I stepped around the sheet and shoved myself through a slit cut into the material. I blinked for a moment, trying to get my bearings as I studied the small space separated from the rest of the warehouse. Here, black and yellow extension cords stretched in every conceivable direction, plugged into surge protectors, coiled in large mounds, while there were several scuffed, dented freezers whirring quietly, all neatly lined up, interspersed by racks of sharp instruments. The second pine coffin sat open and bare at the foot of a large metal surgical table.
On the table was a man—a vampire. His emaciated arms and legs were trussed and restrained by leather cuffs and chains thick enough to hold a rampaging bull. A metal bar encircled his ribcage, pinning his bare body to the table's reflective surface. Given that it was daytime, he was either asleep or dead, I couldn't tell which.
A large lamp with several unlit bulbs hung above the table, unused medical tubing and apparatuses dangling from a bar encircling it. The lamp reminded me of the lighting fixtures used in a dentist's office, the ones with handles on the side where the dentist could reach up and pivot it around to see into a patient's mouth as he or she drilled into their teeth.
I approached the table cautiously, eyeing the length of the vampire's untrimmed nails and matted hair. How long had he been here? Was he even alive?
I spilled an ounce of my talent into my hand, holding it above the vampire so it could drip down onto him. Immediately, this creature's fear was a heady, tremulous force that grabbed onto my senses and tried to drag me down with it. My heart started racing, but I pushed the fear away and concentrated on the vampire, trying to find a scrap of his soul's magic. When asleep, even the old ones couldn't completely absorb their magic into themselves like they could when they're awake. If this guy was still alive, I'd be able to sense it.
As slender fingers of my ability dipped through the vampire, I tasted nothing. Not an iota of his magic. He was dead. I studied his sunken face, spotted the marbling of his veins around his orbital sockets and the corners of his white lips. Yeah, there was nothing here. I began to withdraw.

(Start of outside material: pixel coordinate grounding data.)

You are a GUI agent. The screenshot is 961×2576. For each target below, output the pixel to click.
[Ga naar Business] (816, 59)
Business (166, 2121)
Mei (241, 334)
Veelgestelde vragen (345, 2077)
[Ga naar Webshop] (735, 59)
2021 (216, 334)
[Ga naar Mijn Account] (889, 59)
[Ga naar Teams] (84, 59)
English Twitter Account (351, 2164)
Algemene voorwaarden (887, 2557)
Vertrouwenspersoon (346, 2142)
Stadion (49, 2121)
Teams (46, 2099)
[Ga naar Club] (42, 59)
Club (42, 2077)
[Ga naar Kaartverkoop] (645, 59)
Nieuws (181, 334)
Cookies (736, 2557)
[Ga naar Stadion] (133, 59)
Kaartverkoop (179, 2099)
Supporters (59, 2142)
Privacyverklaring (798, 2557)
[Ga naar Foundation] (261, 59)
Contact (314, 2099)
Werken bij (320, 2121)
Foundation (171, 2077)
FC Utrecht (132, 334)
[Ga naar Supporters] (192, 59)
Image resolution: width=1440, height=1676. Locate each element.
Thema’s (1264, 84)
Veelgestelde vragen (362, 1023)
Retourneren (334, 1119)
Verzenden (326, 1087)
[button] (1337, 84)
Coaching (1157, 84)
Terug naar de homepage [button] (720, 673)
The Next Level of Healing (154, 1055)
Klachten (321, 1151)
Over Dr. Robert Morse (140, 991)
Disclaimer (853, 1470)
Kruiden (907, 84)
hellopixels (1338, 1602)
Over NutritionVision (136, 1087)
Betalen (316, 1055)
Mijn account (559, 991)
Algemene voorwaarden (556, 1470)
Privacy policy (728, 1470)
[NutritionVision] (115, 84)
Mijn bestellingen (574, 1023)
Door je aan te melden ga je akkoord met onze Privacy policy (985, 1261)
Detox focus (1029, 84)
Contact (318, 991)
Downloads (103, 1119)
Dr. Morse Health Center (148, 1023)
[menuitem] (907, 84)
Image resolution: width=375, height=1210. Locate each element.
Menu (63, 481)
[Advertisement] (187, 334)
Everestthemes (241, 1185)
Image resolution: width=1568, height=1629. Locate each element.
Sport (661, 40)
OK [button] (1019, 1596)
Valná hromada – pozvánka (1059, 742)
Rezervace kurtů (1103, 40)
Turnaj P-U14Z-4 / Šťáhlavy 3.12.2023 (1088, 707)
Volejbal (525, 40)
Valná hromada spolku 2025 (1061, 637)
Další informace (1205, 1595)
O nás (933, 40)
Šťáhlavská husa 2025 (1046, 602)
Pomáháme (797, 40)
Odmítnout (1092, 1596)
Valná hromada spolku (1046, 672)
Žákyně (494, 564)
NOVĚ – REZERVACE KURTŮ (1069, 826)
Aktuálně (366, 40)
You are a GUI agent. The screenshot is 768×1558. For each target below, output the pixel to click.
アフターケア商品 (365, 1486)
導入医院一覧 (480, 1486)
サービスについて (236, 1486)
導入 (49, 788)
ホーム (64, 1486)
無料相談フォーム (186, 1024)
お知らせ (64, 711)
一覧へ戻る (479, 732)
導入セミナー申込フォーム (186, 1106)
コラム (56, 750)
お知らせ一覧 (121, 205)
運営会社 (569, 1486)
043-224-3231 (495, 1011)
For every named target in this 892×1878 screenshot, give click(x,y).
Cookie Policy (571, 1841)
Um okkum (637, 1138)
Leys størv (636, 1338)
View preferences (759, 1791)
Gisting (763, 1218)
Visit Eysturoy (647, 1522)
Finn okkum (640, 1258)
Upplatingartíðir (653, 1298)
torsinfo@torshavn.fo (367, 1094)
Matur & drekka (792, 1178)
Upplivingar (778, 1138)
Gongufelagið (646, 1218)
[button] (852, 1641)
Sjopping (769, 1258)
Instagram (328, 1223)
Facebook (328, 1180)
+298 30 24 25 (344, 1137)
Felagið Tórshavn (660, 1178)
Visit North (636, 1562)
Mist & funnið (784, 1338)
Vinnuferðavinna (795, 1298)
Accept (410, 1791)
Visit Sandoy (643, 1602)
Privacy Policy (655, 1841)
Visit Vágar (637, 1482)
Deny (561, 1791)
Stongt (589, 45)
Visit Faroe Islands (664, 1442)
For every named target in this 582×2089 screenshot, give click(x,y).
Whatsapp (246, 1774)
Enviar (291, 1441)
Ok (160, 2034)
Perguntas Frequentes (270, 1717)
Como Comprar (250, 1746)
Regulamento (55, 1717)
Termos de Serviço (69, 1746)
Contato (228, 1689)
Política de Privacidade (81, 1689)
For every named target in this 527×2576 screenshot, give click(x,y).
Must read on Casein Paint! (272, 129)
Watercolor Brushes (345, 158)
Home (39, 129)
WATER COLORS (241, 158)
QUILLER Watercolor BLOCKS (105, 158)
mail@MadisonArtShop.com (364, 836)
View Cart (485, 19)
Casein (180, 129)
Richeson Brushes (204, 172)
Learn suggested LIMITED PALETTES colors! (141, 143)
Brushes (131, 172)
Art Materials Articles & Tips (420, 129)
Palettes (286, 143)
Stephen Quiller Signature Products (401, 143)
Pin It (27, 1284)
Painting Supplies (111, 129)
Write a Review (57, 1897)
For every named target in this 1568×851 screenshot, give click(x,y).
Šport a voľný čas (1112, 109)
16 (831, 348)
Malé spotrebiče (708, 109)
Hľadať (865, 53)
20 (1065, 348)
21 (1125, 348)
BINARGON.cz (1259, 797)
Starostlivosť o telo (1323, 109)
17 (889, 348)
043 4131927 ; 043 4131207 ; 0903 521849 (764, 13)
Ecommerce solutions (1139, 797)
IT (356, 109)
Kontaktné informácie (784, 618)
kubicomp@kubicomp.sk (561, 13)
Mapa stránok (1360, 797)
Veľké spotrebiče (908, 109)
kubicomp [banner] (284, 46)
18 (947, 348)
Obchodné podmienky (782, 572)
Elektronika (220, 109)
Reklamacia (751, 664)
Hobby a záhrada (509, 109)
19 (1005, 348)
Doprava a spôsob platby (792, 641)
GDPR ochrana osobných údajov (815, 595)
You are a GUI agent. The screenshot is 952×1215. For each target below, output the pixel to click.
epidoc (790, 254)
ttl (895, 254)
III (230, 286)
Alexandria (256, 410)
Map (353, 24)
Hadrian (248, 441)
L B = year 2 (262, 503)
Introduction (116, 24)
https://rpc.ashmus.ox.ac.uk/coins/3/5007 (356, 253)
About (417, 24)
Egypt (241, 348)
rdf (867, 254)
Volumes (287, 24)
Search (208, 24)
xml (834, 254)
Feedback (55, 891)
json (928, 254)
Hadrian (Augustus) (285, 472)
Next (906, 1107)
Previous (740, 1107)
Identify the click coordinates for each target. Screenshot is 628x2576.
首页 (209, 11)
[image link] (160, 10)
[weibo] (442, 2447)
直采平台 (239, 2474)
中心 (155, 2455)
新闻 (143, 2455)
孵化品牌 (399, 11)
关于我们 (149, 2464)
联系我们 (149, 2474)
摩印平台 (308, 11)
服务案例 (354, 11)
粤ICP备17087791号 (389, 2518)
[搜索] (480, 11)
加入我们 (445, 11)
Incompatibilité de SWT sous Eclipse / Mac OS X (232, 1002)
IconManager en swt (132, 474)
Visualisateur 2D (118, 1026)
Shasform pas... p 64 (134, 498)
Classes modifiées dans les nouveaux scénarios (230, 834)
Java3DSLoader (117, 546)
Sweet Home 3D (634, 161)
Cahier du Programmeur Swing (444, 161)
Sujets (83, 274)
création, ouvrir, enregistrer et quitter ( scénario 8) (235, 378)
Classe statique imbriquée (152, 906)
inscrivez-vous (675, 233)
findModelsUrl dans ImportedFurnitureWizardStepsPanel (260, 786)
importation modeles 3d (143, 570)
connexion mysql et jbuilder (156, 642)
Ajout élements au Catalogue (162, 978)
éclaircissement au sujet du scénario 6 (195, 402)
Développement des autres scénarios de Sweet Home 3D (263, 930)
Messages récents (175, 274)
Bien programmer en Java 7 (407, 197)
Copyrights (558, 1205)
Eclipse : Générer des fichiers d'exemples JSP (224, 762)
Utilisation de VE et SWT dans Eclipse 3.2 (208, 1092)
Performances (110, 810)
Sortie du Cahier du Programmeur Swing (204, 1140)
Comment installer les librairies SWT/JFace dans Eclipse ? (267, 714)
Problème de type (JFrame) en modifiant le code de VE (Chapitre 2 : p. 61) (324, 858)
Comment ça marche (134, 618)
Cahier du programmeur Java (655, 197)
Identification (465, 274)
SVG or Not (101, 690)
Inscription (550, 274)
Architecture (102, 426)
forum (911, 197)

A thought occurred to me, and I froze, sucking in a breath.
Nothing.
I shut my physical eyes and poured more of my soul out my body, covering the inert creature before me, sinking through his papery skin and hardened bones. I sensed nothing from him—nothing at all. The fear and hunger which hung around him were old emotions slowly dissipating into the atmosphere around him. Theda's rage spoke to me from an empty surgical table at the other end of the enclosure. That emotion was fresh, livid, and trailed in the direction of the loading dock like bloody footprints.
The creature I hovered over wasn't dead. He was filled with that existential nothingness, that twisted magic from the lounge, that unliving energy which bubbled around his heart like plush black velvet. The vampire held no emotion. No hunger. No fear. No anger. Nothing but the energy which animated Lorro Di Stefano and came out of those odd amulets.
If the other vampires dumped across Roccia Nera had been experimental failures, then this creature surely was a success. His soul had been scooped out and his body refilled with that artificial magic.
I looked again at the marbling about his temples, recalling the same discoloration on Dominick, the cemetery and Amondale vampires—and on Lorro Di Stefano. Lorro, who fed upon his children and was becoming something else entirely.
This wasn't a vampire. This was a revenant.
I was leaning over a goddamn revenant.
White, milky eyes snapped open, sensing my proximity. I looked at it and it looked at me. Lips pulled back over yellowed fangs, and an unearthly scream rose from its rotting mouth.